Deprem Kahini” Şener Üşümezsoy’dan Ezber Bozan Çıkış: “İstanbul’da 7 ve Üzeri Deprem Beklemiyorum”

Deprem Kahini” Şener Üşümezsoy’dan Ezber Bozan Çıkış: “İstanbul’da 7 ve Üzeri Deprem Beklemiyorum”
Yayınlama: 28.11.2025
A+
A-

Beyaz TV ekranlarında yayınlanan “Akılda Kalsın” programına konuk olan Jeolog Prof. Dr. Şener Üşümezsoy, beklenen Büyük Marmara Depremi ile ilgili yerleşmiş kanıların aksine çarpıcı açıklamalarda bulundu. Üşümezsoy, “Adalar fayı ölüdür, İstanbul’u yıkacak büyük bir enerji birikimi yok” diyerek, riskin Silivri-Kumburgaz arasındaki 30 kilometrelik hatla sınırlı olduğunu iddia etti.

Beyaz TV’de Melissa Bağcı’nın sunumuyla ekrana gelen “Akılda Kalsın” programının bu haftaki konuğu ünlü Jeolog Prof. Dr. Şener Üşümezsoy oldu. Programda Türkiye’nin deprem haritasını ve riskli bölgeleri yorumlayan Üşümezsoy, özellikle İstanbulluların korkulu rüyası haline gelen Marmara depremi hakkında diğer uzmanlardan ayrışan tezler öne sürdü.

“Marmara’da Risk Taşıyan Tek Bir Yer Var”
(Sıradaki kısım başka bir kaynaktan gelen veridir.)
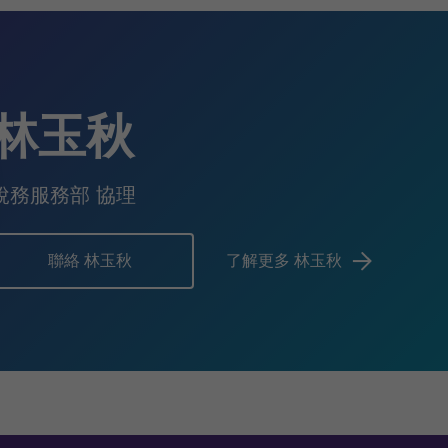
林玉秋
稅務服務部 協理
聯絡 林玉秋
了解更多 林玉秋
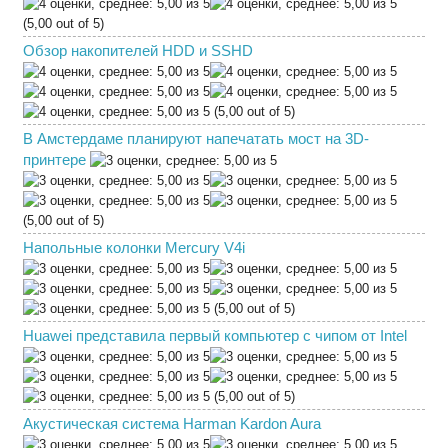
(5,00 out of 5)
Обзор накопителей HDD и SSHD
(5,00 out of 5)
В Амстердаме планируют напечатать мост на 3D-
принтере
(5,00 out of 5)
Напольные колонки Mercury V4i
(5,00 out of 5)
Huawei представила первый компьютер с чипом от Intel
(5,00 out of 5)
Акустическая система Harman Kardon Aura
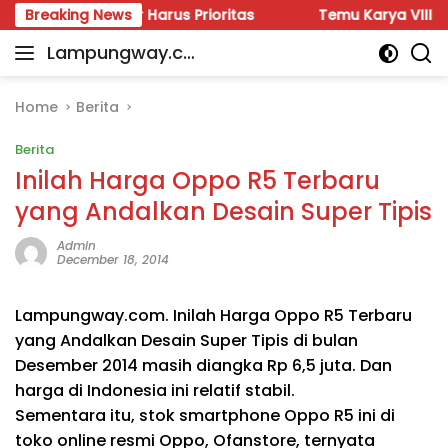
Skip
ter Meter Harus Prioritas
Breaking News
Temu Karya VIII Karang Tar
to
Lampungway.co
content
Portal
m
Berita
Daerah
Home
Berita
Lampung
Berita
Terpercaya
dan
Inilah Harga Oppo R5 Terbaru
Terupdate
yang Andalkan Desain Super Tipis
Admin
December 18, 2014
Lampungway.com. Inilah Harga Oppo R5 Terbaru
yang Andalkan Desain Super Tipis di bulan
Desember 2014 masih diangka Rp 6,5 juta. Dan
harga di Indonesia ini relatif stabil.
Sementara itu, stok smartphone Oppo R5 ini di
toko online resmi Oppo, Ofanstore, ternyata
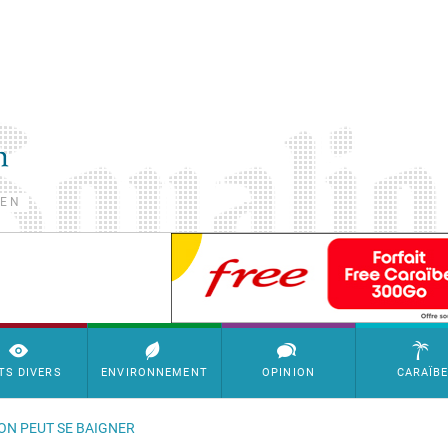
TEN
SimpleAds Block Bannière
TS DIVERS
ENVIRONNEMENT
OPINION
CARAÏB
'ON PEUT SE BAIGNER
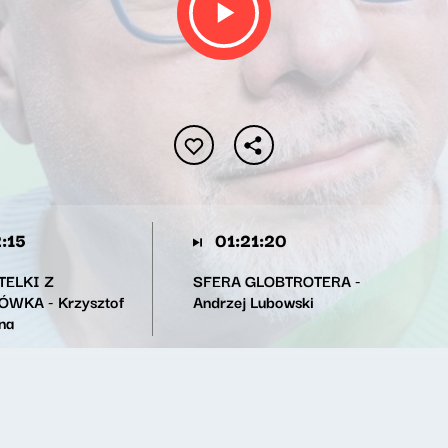
:15
01:21:20
TELKI Z
SFERA GLOBTROTERA -
WKA - Krzysztof
Andrzej Lubowski
na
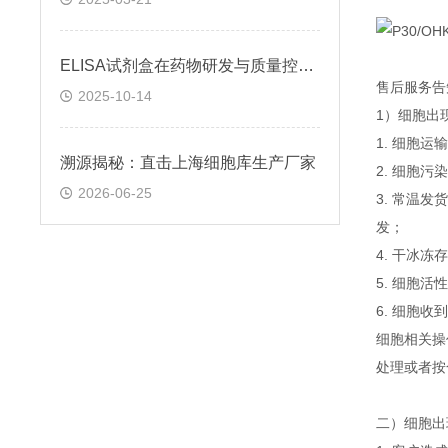
ELISA试剂盒在药物研发与质量控制中的应用实践
售后服务告
2025-10-14
1）细胞出
1. 细胞
溯源揭秘：直击上海细胞库生产厂家
2. 细胞
2026-06-25
3. 常温
发；
4. 干冰
5. 细胞
6. 细胞
细胞相关操
处理或者按
二）细胞出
Sunucu Melissa Bağcı’nın İstanbul’a gelirken yaşadığı tedirginliği dile getirmesi üzerine konuşan Üşümezsoy, kamuoyunda yaratılan “7.2 veya 7.6 büyüklüğünde deprem olacak” algısının bilimsel verilerle uyuşmadığını savundu. Üşümezsoy, Kuzey Marmara’daki riskin sanıldığı gibi boydan boya kırılacak 180 kilometrelik bir fay hattı olmadığını belirtti.

Üşümezsoy, “Marmara’da risk taşıyan yegane fay, Silivri ile Kumburgaz arasındaki yaklaşık 30-35 kilometrelik hattır. Bu fay kırılırsa maksimum 6 ile 6.5 arasında bir deprem üretir. Bu da İstanbul’u yerle bir edecek, ‘kıyamet senaryosu’ denilen deprem değildir” ifadelerini kullandı.
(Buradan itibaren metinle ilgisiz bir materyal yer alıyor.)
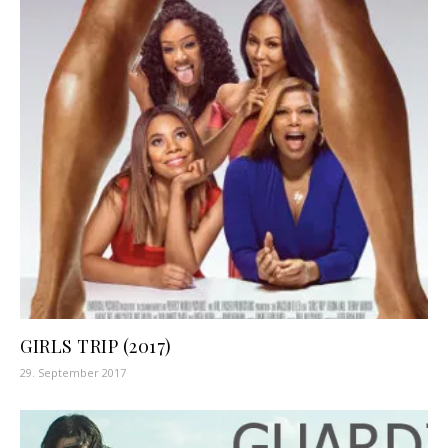
GIRLS TRIP (2017)
29. September 2017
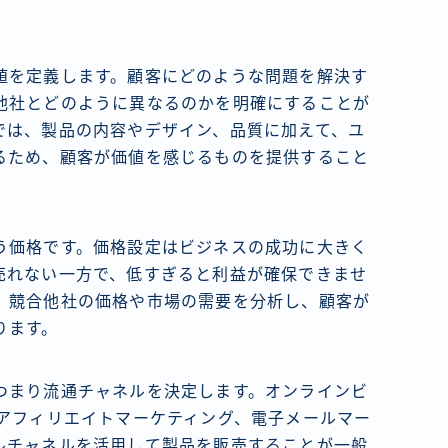
値を定義します。顧客にどのような問題を解決す
他社とどのように異なるのかを明確にすることが
では、製品の内容やデザイン、品質に加えて、ユ
るため、顧客が価値を感じるものを提供すること
う価格です。価格設定はビジネスの成功に大きく
売れない一方で、低すぎると利益が確保できませ
、競合他社の価格や市場の需要を分析し、顧客が
ります。
つまり流通チャネルを決定します。オンラインビ
、アフィリエイトマーケティング、電子メールマー
ルチャネルを活用して製品を販売することが一般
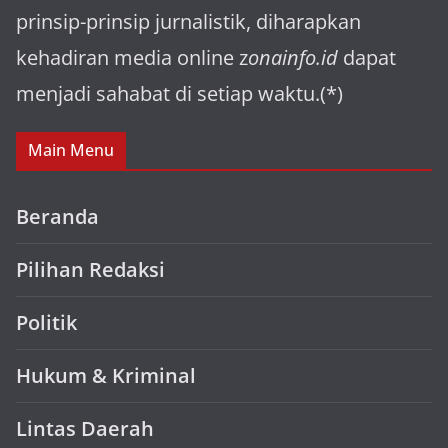
prinsip-prinsip jurnalistik, diharapkan
kehadiran media online z
onainfo.id
dapat
menjadi sahabat di setiap waktu.(*)
Main Menu
Beranda
Pilihan Redaksi
Politik
Hukum & Kriminal
Lintas Daerah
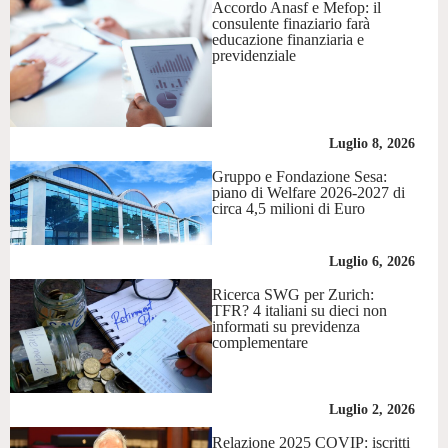
Accordo Anasf e Mefop: il
consulente finaziario farà
educazione finanziaria e
previdenziale
Luglio 8, 2026
Gruppo e Fondazione Sesa:
piano di Welfare 2026-2027 di
circa 4,5 milioni di Euro
Luglio 6, 2026
Ricerca SWG per Zurich:
TFR? 4 italiani su dieci non
informati su previdenza
complementare
Luglio 2, 2026
Relazione 2025 COVIP: iscritti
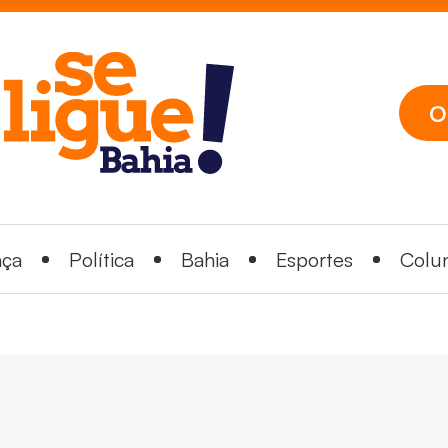
O
nça
Política
Bahia
Esportes
Colun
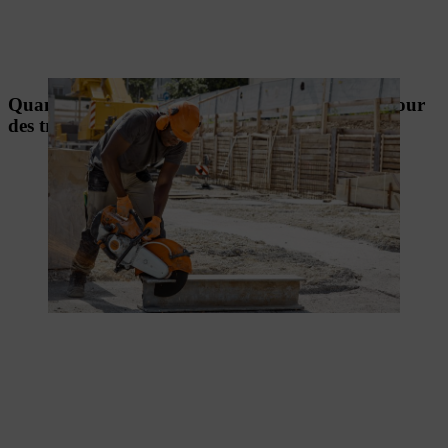
Quand faut-il porter des protections auditives pour
des travaux privés ?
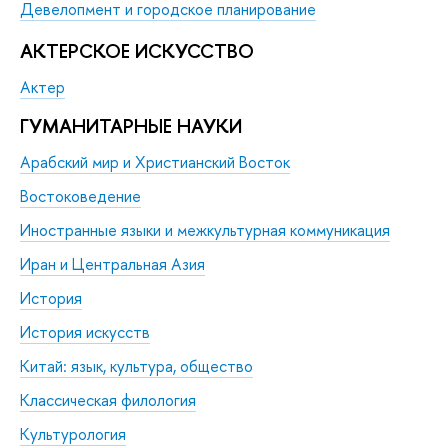
Девелопмент и городское планирование
АКТЕРСКОЕ ИСКУССТВО
Актер
ГУМАНИТАР­НЫЕ НАУКИ
Арабский мир и Христианский Восток
Востоковедение
Иностранные языки и межкультурная коммуникация
Иран и Центральная Азия
История
История искусств
Китай: язык, культура, общество
Классическая филология
Культурология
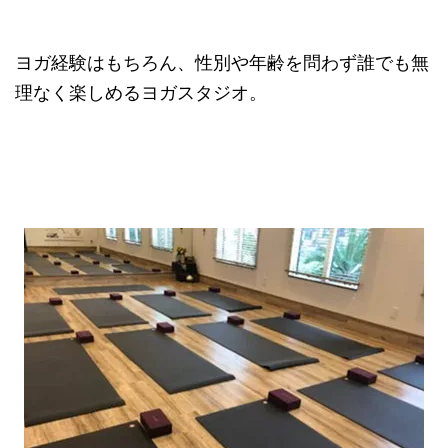
ヨガ経験はもちろん、性別や年齢を問わず誰でも無
理なく楽しめるヨガスタジオ。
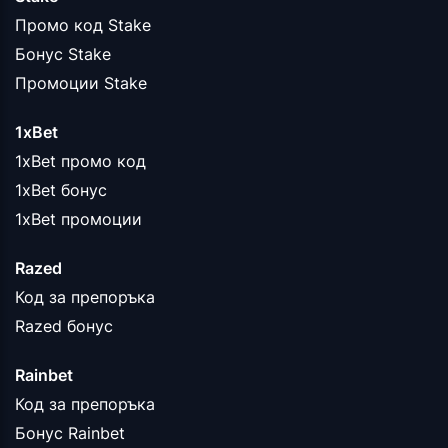
Промо код Stake
Бонус Stake
Промоции Stake
1xBet
1xBet промо код
1xBet бонус
1xBet промоции
Razed
Код за препоръка
Razed бонус
Rainbet
Код за препоръка
Бонус Rainbet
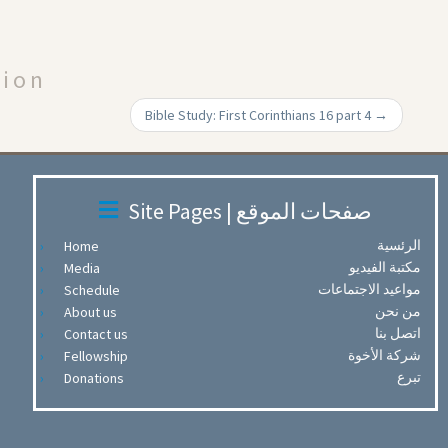
Arrow
keys
to
tion
increase
or
Bible Study: First Corinthians 16 part 4
→
decrease
volume.
Site Pages | صفحات الموقع
الرئسية
Home
مكتبة الفيديو
Media
مواعيد الاجتماعات
Schedule
من نحن
About us
اتصل بنا
Contact us
شركة الأخوة
Fellowship
تبرع
Donations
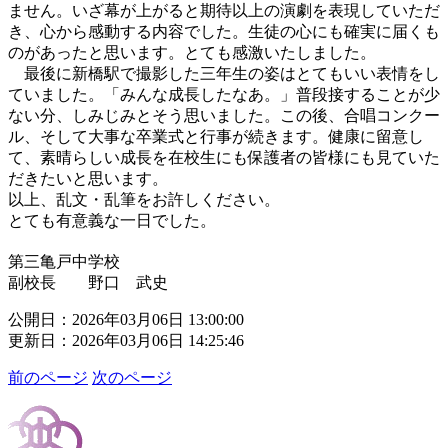
ません。いざ幕が上がると期待以上の演劇を表現していただ
き、心から感動する内容でした。生徒の心にも確実に届くも
のがあったと思います。とても感激いたしました。
最後に新橋駅で撮影した三年生の姿はとてもいい表情をし
ていました。「みんな成長したなあ。」普段接することが少
ない分、しみじみとそう思いました。この後、合唱コンクー
ル、そして大事な卒業式と行事が続きます。健康に留意し
て、素晴らしい成長を在校生にも保護者の皆様にも見ていた
だきたいと思います。
以上、乱文・乱筆をお許しください。
とても有意義な一日でした。
第三亀戸中学校
副校長 野口 武史
公開日：2026年03月06日 13:00:00
更新日：2026年03月06日 14:25:46
前のページ
次のページ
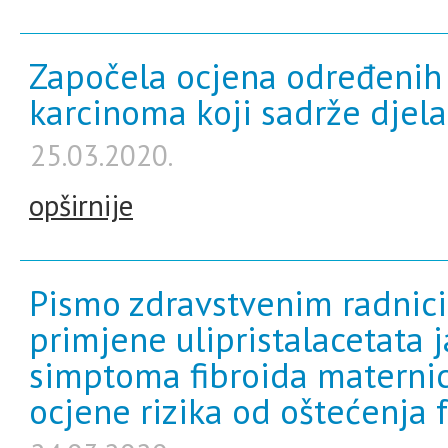
Započela ocjena određenih l
karcinoma koji sadrže djela
25.03.2020.
opširnije
Pismo zdravstvenim radnic
primjene ulipristalacetata 
simptoma fibroida materni
ocjene rizika od oštećenja f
“Adalar Fayı Ölüdür, Stres Yok”

1999 depreminden bu yana “Adalar fayı kırılacak, İstanbul yıkılacak” söyleminin yanlış olduğunu iddia eden Üşümezsoy, harita üzerinde yaptığı analizde şunları söyledi:

“Adalar fayı aktif yanal atımlı bir fay değildir, ölü bir faydır. 1999 depremi enerjisini doğu yönünde boşalttı. Batıda ise 1912’de Tekirdağ tarafı kırıldı. Ortada kalan Kumburgaz çukurundaki fay ise parçalı bir yapıdadır. Diğer uzmanlar fayı haritada cetvelle çizilmiş gibi tek parça gösteriyor, ancak faylar segment segmenttir. Büyükçekmece’den Yeşilköy’e giden bir fay hattı yoktur.”

İznik ve Gemlik Uyarısı: “Bazilika Depremle Değil, Çökme ile Battı”
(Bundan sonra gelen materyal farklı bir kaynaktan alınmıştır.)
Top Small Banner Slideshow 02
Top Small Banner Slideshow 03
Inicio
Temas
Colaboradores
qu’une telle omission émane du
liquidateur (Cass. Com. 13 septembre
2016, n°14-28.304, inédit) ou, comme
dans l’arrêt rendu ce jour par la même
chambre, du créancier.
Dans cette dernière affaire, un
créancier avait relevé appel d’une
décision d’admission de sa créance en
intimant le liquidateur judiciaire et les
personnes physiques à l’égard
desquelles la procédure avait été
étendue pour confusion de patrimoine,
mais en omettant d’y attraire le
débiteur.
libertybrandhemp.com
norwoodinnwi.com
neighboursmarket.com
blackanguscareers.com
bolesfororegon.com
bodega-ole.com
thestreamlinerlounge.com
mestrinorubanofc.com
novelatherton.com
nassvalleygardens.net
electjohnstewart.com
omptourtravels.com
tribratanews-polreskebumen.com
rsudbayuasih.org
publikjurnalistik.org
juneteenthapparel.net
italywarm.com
Programda Bursa ve çevresindeki risklere de değinen Üşümezsoy, İznik Gölü içindeki batık bazilikanın (kilise) büyük bir depremle değil, göl tabanındaki bir çökme (normal faylanma) sonucu sular altında kaldığını belirtti. Üşümezsoy, “İznik Gölü’nün ortasından geçip Gemlik’i yıkacak bir fay hattı tezi doğru değil. Oradaki fay aktivitesini yitirmiş, göl kenarındaki çöküntü faylarıdır” dedi.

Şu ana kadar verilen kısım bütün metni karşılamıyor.